Investing in emerging market (EM) assets is a topic that is recently gaining traction amongst investors. We believe that EM assets stand to benefit from particularly interesting tailwinds in the short term and could outperform those in the US. Similarly, given the increasing likelihood of a Fed pause, we believe, EM currencies have also the potential to outperform the US dollar, provided we avoid a deep recession.
Several factors underlie this positive view. A number of key themes for 2023 look like the mirror image of 2022. Last year saw US growth outperform China, inflation rise sharply, and central banks hike aggressively, a combination that was tough on emerging market assets. However, this year, growth in China is accelerating while the US slows, inflation is falling, and central banks are pausing, a reversal that would seem much better for EM.

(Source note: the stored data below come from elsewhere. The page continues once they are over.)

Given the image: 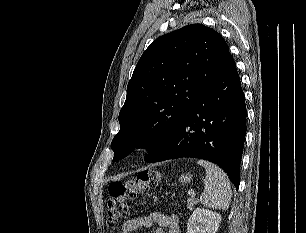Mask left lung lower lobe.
Listing matches in <instances>:
<instances>
[{
	"instance_id": "0a47b994",
	"label": "left lung lower lobe",
	"mask_w": 306,
	"mask_h": 233,
	"mask_svg": "<svg viewBox=\"0 0 306 233\" xmlns=\"http://www.w3.org/2000/svg\"><path fill=\"white\" fill-rule=\"evenodd\" d=\"M246 135V105L231 54L162 150L149 162L181 157L211 161L238 188Z\"/></svg>"
}]
</instances>
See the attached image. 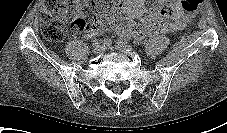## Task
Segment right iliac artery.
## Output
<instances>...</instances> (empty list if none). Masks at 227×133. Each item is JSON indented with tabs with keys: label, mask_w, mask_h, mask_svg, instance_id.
<instances>
[{
	"label": "right iliac artery",
	"mask_w": 227,
	"mask_h": 133,
	"mask_svg": "<svg viewBox=\"0 0 227 133\" xmlns=\"http://www.w3.org/2000/svg\"><path fill=\"white\" fill-rule=\"evenodd\" d=\"M103 45H104L105 47H109V46L111 45V40H110V39H104Z\"/></svg>",
	"instance_id": "1"
}]
</instances>
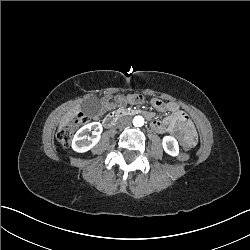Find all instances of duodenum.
Instances as JSON below:
<instances>
[{"label": "duodenum", "mask_w": 250, "mask_h": 250, "mask_svg": "<svg viewBox=\"0 0 250 250\" xmlns=\"http://www.w3.org/2000/svg\"><path fill=\"white\" fill-rule=\"evenodd\" d=\"M143 113L145 116L149 117V114L147 112L144 111H127L124 109H116L112 112H110L105 120H104V127L107 129L113 128L116 124L117 121H119L120 119H122L125 116H134L136 114H140Z\"/></svg>", "instance_id": "duodenum-1"}]
</instances>
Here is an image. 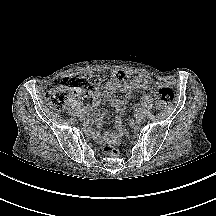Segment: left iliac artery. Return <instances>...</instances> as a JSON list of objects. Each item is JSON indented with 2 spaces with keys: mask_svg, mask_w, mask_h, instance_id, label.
Listing matches in <instances>:
<instances>
[{
  "mask_svg": "<svg viewBox=\"0 0 216 216\" xmlns=\"http://www.w3.org/2000/svg\"><path fill=\"white\" fill-rule=\"evenodd\" d=\"M140 108L137 106L136 107V112H135V117L138 118L140 117V112H139Z\"/></svg>",
  "mask_w": 216,
  "mask_h": 216,
  "instance_id": "obj_1",
  "label": "left iliac artery"
}]
</instances>
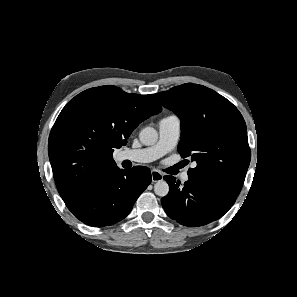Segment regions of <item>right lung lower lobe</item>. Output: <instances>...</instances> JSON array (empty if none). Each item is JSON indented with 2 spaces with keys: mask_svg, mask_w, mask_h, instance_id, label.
Returning a JSON list of instances; mask_svg holds the SVG:
<instances>
[{
  "mask_svg": "<svg viewBox=\"0 0 297 297\" xmlns=\"http://www.w3.org/2000/svg\"><path fill=\"white\" fill-rule=\"evenodd\" d=\"M150 183L151 172L147 167L116 169L91 186L69 210L87 225H112L130 213L135 201Z\"/></svg>",
  "mask_w": 297,
  "mask_h": 297,
  "instance_id": "1",
  "label": "right lung lower lobe"
}]
</instances>
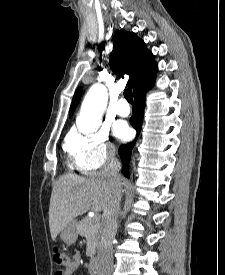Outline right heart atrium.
<instances>
[{
  "mask_svg": "<svg viewBox=\"0 0 225 275\" xmlns=\"http://www.w3.org/2000/svg\"><path fill=\"white\" fill-rule=\"evenodd\" d=\"M66 149L75 166L83 172L101 168L115 155L114 146L106 129L90 134L71 132L66 140Z\"/></svg>",
  "mask_w": 225,
  "mask_h": 275,
  "instance_id": "obj_1",
  "label": "right heart atrium"
}]
</instances>
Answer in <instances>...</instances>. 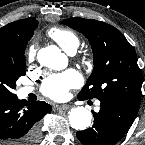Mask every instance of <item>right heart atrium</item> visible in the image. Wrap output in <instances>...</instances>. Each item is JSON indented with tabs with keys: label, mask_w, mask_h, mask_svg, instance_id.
<instances>
[{
	"label": "right heart atrium",
	"mask_w": 145,
	"mask_h": 145,
	"mask_svg": "<svg viewBox=\"0 0 145 145\" xmlns=\"http://www.w3.org/2000/svg\"><path fill=\"white\" fill-rule=\"evenodd\" d=\"M36 46L35 45H31L28 49V52H27V56L29 59H33L36 55Z\"/></svg>",
	"instance_id": "d8ad5b80"
}]
</instances>
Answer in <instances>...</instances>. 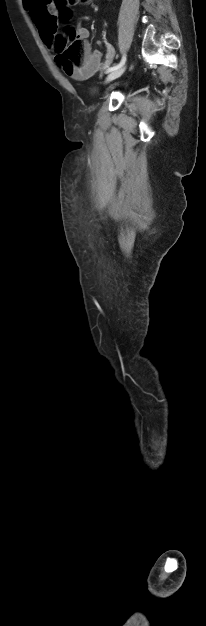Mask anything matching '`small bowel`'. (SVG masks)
<instances>
[{"mask_svg": "<svg viewBox=\"0 0 206 626\" xmlns=\"http://www.w3.org/2000/svg\"><path fill=\"white\" fill-rule=\"evenodd\" d=\"M27 9L31 13L44 43L48 47L57 50L55 34L57 31L58 12L56 7L49 0H33L27 3ZM83 19L84 17L79 18L80 25L77 34L82 39H86L89 36V31L81 25ZM87 47L89 51L80 65L66 60L60 52L55 56L56 64L66 75L74 80L83 81L91 78L97 72L105 69L114 58L115 50L108 43L103 44V51L100 49L91 50L88 44Z\"/></svg>", "mask_w": 206, "mask_h": 626, "instance_id": "c3829d8e", "label": "small bowel"}]
</instances>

In addition, EM assets are considerably cheap and offer a greater margin of safety. Emerging market equities, currencies, and sovereign bonds all still trade at larger-than-average discounts to their US peers. This presents an opportunity for investors to purchase assets at a lower valuation, which could result in a higher return on investment.

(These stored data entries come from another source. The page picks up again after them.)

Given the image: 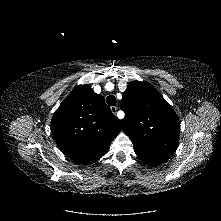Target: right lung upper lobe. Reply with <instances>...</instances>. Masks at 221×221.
Returning a JSON list of instances; mask_svg holds the SVG:
<instances>
[{
	"label": "right lung upper lobe",
	"mask_w": 221,
	"mask_h": 221,
	"mask_svg": "<svg viewBox=\"0 0 221 221\" xmlns=\"http://www.w3.org/2000/svg\"><path fill=\"white\" fill-rule=\"evenodd\" d=\"M51 131L60 150L79 164H91L109 149L121 122L89 85L77 86L54 113Z\"/></svg>",
	"instance_id": "1"
}]
</instances>
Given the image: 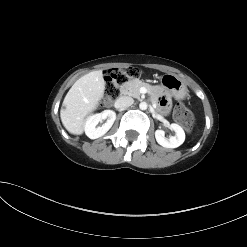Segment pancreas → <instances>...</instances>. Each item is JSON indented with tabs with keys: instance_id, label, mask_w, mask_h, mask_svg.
Instances as JSON below:
<instances>
[{
	"instance_id": "cf45deb5",
	"label": "pancreas",
	"mask_w": 247,
	"mask_h": 247,
	"mask_svg": "<svg viewBox=\"0 0 247 247\" xmlns=\"http://www.w3.org/2000/svg\"><path fill=\"white\" fill-rule=\"evenodd\" d=\"M141 87H146L149 91L152 89L151 85L143 81H140L138 79H133V80L123 83L120 86V92L123 95H129V96L139 99L141 96V93H140Z\"/></svg>"
}]
</instances>
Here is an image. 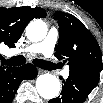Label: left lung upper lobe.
Masks as SVG:
<instances>
[{
    "mask_svg": "<svg viewBox=\"0 0 103 103\" xmlns=\"http://www.w3.org/2000/svg\"><path fill=\"white\" fill-rule=\"evenodd\" d=\"M54 19L59 25V40L55 56L67 62L70 72H101L103 70L100 47L89 30L73 15L56 11Z\"/></svg>",
    "mask_w": 103,
    "mask_h": 103,
    "instance_id": "obj_1",
    "label": "left lung upper lobe"
}]
</instances>
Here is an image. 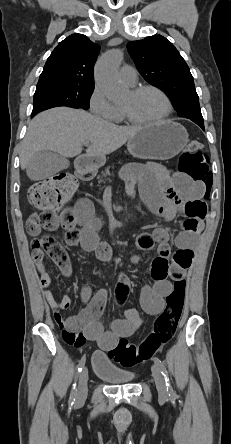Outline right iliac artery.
Returning <instances> with one entry per match:
<instances>
[{
	"label": "right iliac artery",
	"instance_id": "obj_1",
	"mask_svg": "<svg viewBox=\"0 0 231 444\" xmlns=\"http://www.w3.org/2000/svg\"><path fill=\"white\" fill-rule=\"evenodd\" d=\"M85 360H86V357H85V355H84V356L81 358V360L79 361L78 365H77V376L81 373V371H82V369H83V367H84V364H85ZM75 386H76V383L73 384V387H72V390H71V394H70V400H69V402H70L71 404H73L74 401H75V396H76Z\"/></svg>",
	"mask_w": 231,
	"mask_h": 444
}]
</instances>
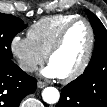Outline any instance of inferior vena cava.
Masks as SVG:
<instances>
[{
    "instance_id": "1",
    "label": "inferior vena cava",
    "mask_w": 107,
    "mask_h": 107,
    "mask_svg": "<svg viewBox=\"0 0 107 107\" xmlns=\"http://www.w3.org/2000/svg\"><path fill=\"white\" fill-rule=\"evenodd\" d=\"M19 67L26 72H34L37 70V66L34 64L26 63V62H21L19 64Z\"/></svg>"
}]
</instances>
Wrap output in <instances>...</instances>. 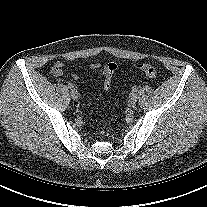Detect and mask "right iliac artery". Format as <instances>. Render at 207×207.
Instances as JSON below:
<instances>
[{"instance_id":"1","label":"right iliac artery","mask_w":207,"mask_h":207,"mask_svg":"<svg viewBox=\"0 0 207 207\" xmlns=\"http://www.w3.org/2000/svg\"><path fill=\"white\" fill-rule=\"evenodd\" d=\"M68 88H69V89H72V88H73V85H72L71 83H69V84H68Z\"/></svg>"}]
</instances>
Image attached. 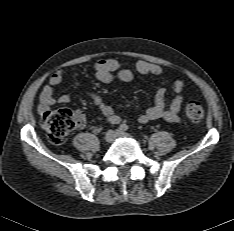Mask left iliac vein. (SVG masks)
<instances>
[{"instance_id":"left-iliac-vein-1","label":"left iliac vein","mask_w":234,"mask_h":231,"mask_svg":"<svg viewBox=\"0 0 234 231\" xmlns=\"http://www.w3.org/2000/svg\"><path fill=\"white\" fill-rule=\"evenodd\" d=\"M117 136H118V137H126V138L130 137V135H129L128 133L123 132V131H121V130H118V131H117Z\"/></svg>"}]
</instances>
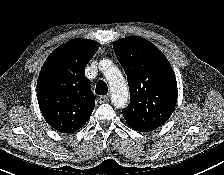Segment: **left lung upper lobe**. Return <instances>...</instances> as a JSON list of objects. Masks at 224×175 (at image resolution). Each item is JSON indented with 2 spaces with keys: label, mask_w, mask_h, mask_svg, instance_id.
Wrapping results in <instances>:
<instances>
[{
  "label": "left lung upper lobe",
  "mask_w": 224,
  "mask_h": 175,
  "mask_svg": "<svg viewBox=\"0 0 224 175\" xmlns=\"http://www.w3.org/2000/svg\"><path fill=\"white\" fill-rule=\"evenodd\" d=\"M113 48L130 90V104L122 109L126 123L131 128L156 129L169 119L177 102V82L168 60L139 37L116 41Z\"/></svg>",
  "instance_id": "5c2ea615"
}]
</instances>
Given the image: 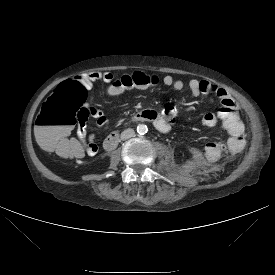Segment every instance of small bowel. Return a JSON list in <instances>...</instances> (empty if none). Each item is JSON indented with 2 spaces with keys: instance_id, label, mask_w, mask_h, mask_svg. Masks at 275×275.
I'll use <instances>...</instances> for the list:
<instances>
[{
  "instance_id": "small-bowel-1",
  "label": "small bowel",
  "mask_w": 275,
  "mask_h": 275,
  "mask_svg": "<svg viewBox=\"0 0 275 275\" xmlns=\"http://www.w3.org/2000/svg\"><path fill=\"white\" fill-rule=\"evenodd\" d=\"M76 80L80 81L86 88H90L94 82L100 81L107 83L113 79L110 73H93L78 75L75 77ZM163 84L176 90L180 91L184 88L185 84L183 81L175 79L170 75L163 77ZM188 87L194 96L199 95H214L221 103L231 101L232 104L236 105L233 98L222 88L217 87L208 81H199L192 79L188 83ZM91 116L96 120L99 127H106L107 121L102 111L96 107H90ZM146 119L155 125V127L163 133H167L171 130L177 117V109L174 106H167L163 110L156 105L150 106L145 113ZM87 123V122H86ZM86 123L79 124L77 127V138L82 148V153L89 156H94L98 152V145L96 143L95 134H87ZM202 123L207 127H213L219 124V119L216 113L207 112L202 116ZM229 135V141L224 144L220 139H211L207 145L203 148V157L210 162L216 161L222 158L226 153L233 155L240 151L245 145L244 139V123L241 120L240 125L233 130H227Z\"/></svg>"
}]
</instances>
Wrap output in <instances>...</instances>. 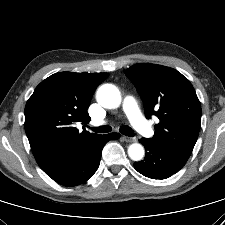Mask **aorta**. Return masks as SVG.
I'll use <instances>...</instances> for the list:
<instances>
[{
    "label": "aorta",
    "mask_w": 225,
    "mask_h": 225,
    "mask_svg": "<svg viewBox=\"0 0 225 225\" xmlns=\"http://www.w3.org/2000/svg\"><path fill=\"white\" fill-rule=\"evenodd\" d=\"M97 102L104 108L115 109L121 104V93L112 84H104L96 93ZM144 147L139 143H133L128 148V155L133 161H140L144 157Z\"/></svg>",
    "instance_id": "1"
}]
</instances>
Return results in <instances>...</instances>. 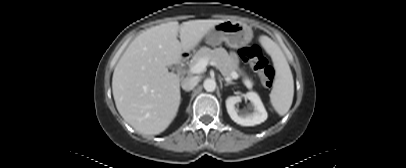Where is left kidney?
I'll return each mask as SVG.
<instances>
[{
    "label": "left kidney",
    "mask_w": 406,
    "mask_h": 168,
    "mask_svg": "<svg viewBox=\"0 0 406 168\" xmlns=\"http://www.w3.org/2000/svg\"><path fill=\"white\" fill-rule=\"evenodd\" d=\"M245 98L252 103V112H239L235 105L241 101V96H230L226 99V108L231 119L241 126H254L264 122L268 115L266 109L255 92H248L244 95Z\"/></svg>",
    "instance_id": "5707ae66"
}]
</instances>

EM Powerhouse: The Case for Investing in India
India is a market that is entering a new era of growth, creating a once-in-a-generation shift in opportunities for investors. Estimates show that India's GDP is poised to double by 2030, and its market capitalization could reach $10 trillion, representing a growth rate of 10%. Annually.

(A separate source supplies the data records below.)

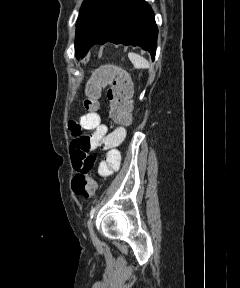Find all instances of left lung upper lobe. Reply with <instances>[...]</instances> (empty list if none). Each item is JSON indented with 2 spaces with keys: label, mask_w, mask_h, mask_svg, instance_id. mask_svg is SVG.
I'll return each instance as SVG.
<instances>
[{
  "label": "left lung upper lobe",
  "mask_w": 240,
  "mask_h": 288,
  "mask_svg": "<svg viewBox=\"0 0 240 288\" xmlns=\"http://www.w3.org/2000/svg\"><path fill=\"white\" fill-rule=\"evenodd\" d=\"M110 0H84L76 24L75 53L92 34Z\"/></svg>",
  "instance_id": "5c2ea615"
}]
</instances>
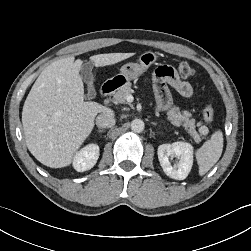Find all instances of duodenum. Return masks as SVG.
<instances>
[{"label": "duodenum", "instance_id": "duodenum-1", "mask_svg": "<svg viewBox=\"0 0 251 251\" xmlns=\"http://www.w3.org/2000/svg\"><path fill=\"white\" fill-rule=\"evenodd\" d=\"M119 87V83L117 81H109L107 83H105L101 90H100V94L101 96H109L110 94H112L117 88Z\"/></svg>", "mask_w": 251, "mask_h": 251}]
</instances>
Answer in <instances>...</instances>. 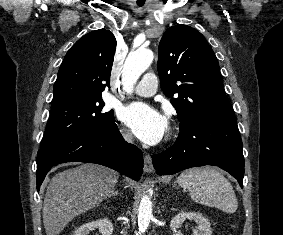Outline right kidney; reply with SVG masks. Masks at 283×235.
<instances>
[{
  "label": "right kidney",
  "mask_w": 283,
  "mask_h": 235,
  "mask_svg": "<svg viewBox=\"0 0 283 235\" xmlns=\"http://www.w3.org/2000/svg\"><path fill=\"white\" fill-rule=\"evenodd\" d=\"M94 228H98L102 235H112L113 232L112 222L104 218L80 226L73 235H88Z\"/></svg>",
  "instance_id": "obj_1"
}]
</instances>
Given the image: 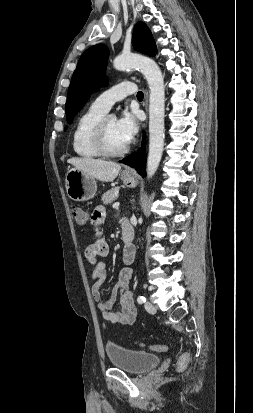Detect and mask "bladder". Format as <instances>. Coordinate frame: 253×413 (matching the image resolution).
Segmentation results:
<instances>
[{
	"instance_id": "obj_1",
	"label": "bladder",
	"mask_w": 253,
	"mask_h": 413,
	"mask_svg": "<svg viewBox=\"0 0 253 413\" xmlns=\"http://www.w3.org/2000/svg\"><path fill=\"white\" fill-rule=\"evenodd\" d=\"M105 352L110 364L131 374H143L161 363L160 356L140 350L108 343Z\"/></svg>"
}]
</instances>
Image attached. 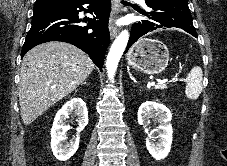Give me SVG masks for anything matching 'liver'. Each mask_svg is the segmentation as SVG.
Returning <instances> with one entry per match:
<instances>
[{"label": "liver", "instance_id": "6515ba94", "mask_svg": "<svg viewBox=\"0 0 227 166\" xmlns=\"http://www.w3.org/2000/svg\"><path fill=\"white\" fill-rule=\"evenodd\" d=\"M94 68L90 57L69 43L52 41L31 49L23 58L18 88L24 125L74 91Z\"/></svg>", "mask_w": 227, "mask_h": 166}]
</instances>
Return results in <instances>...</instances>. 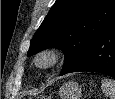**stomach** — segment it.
<instances>
[{"label": "stomach", "mask_w": 115, "mask_h": 99, "mask_svg": "<svg viewBox=\"0 0 115 99\" xmlns=\"http://www.w3.org/2000/svg\"><path fill=\"white\" fill-rule=\"evenodd\" d=\"M81 87L77 82H67L59 89L61 99H80Z\"/></svg>", "instance_id": "obj_1"}]
</instances>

The main drivers behind India's growth story are demographics, digitalization, and deglobalization. These global trends are favoring the new India, which is benefiting from three idiosyncratic factors. The first is India's demographic landscape, which is shifting with a rapidly increasing youth population, driving the country's growth and technological advancements. Roughly 50% of the population is under 24 years old, and they are digitally savvy, socially aware, politically engaged, and economically ambitious. This youthful population is driving the trend of digital pervasiveness and rapid urbanization, leading to a surge in startups and entrepreneurship. With such a large youth population, India's growth potential is undeniable.
Second, India’s share of global exports is set to increase meaningfully thanks to a surge in offshoring. Given the big surge in global spending on outsourcing, the number of people employed in India for jobs outside the country is likely to at least double. Multinationals are more optimistic about investing in India, and the government is encouraging investments by building infrastructure and policies aimed at lifting corporate profits share and GDP via tax cuts. The latest big name is Apple, which announced it would move more iPhone manufacturing from China to India over the next few years.
Third, India is pursuing a distinct model for the digitalization of its economy, supported by a public utility called India Stack. India Stack is a set of APIs (Application Programming Interfaces) that allows the Indian government and private companies to provide digital services to citizens. It includes several layers such as e-KYC (electronic Know Your Customer), digital signature, and a unique identification number (Aadhaar) which serves as a digital identity for citizens. This allows forthe secure and efficient delivery of services such as financial transactions, digital signatures , and e-governance services. This could allow India to continue outperforming the world in GDP growth in the coming decade.
Beyond the US: Why Mexico Should be on Your Investment Radar
The North American Leaders Summit in early January saw the commitment by the United States, Canada, and Mexico to work together to create stronger regional supply chains and promote targeted investment in key industries of the future, such as semiconductors and electric vehicle batteries. This agreement in principle underscores the opportunity for Mexico to benefit from US-led nearshoring. Mexico has a sizable manufacturing labour force and proximity to the US.
Mexico presents an opportunity for investors to benefit from US companies looking to shorten supply chains and bring more production back from Asia. The country has a strong manufacturing base and a skilled workforce which can support the growth of manufacturing in the country. For semiconductors, that means Mexico could potentially be a supplier or at least a supplier of the goods and materials that go into fabrication. This is one of the key reasons why Mexico’s assets have been outperforming recently. The iShares MSCI Mexico ETF made a new 52-week high last week.
The Rise of India and Mexico
In conclusion, our analysis suggests that investing in EM assets, particularly in India and Mexico, presents a compelling opportunity for investors in the short term. The growth drivers for both countries are favourable , and the valuation advantage of EM assets makes them particularly attractive.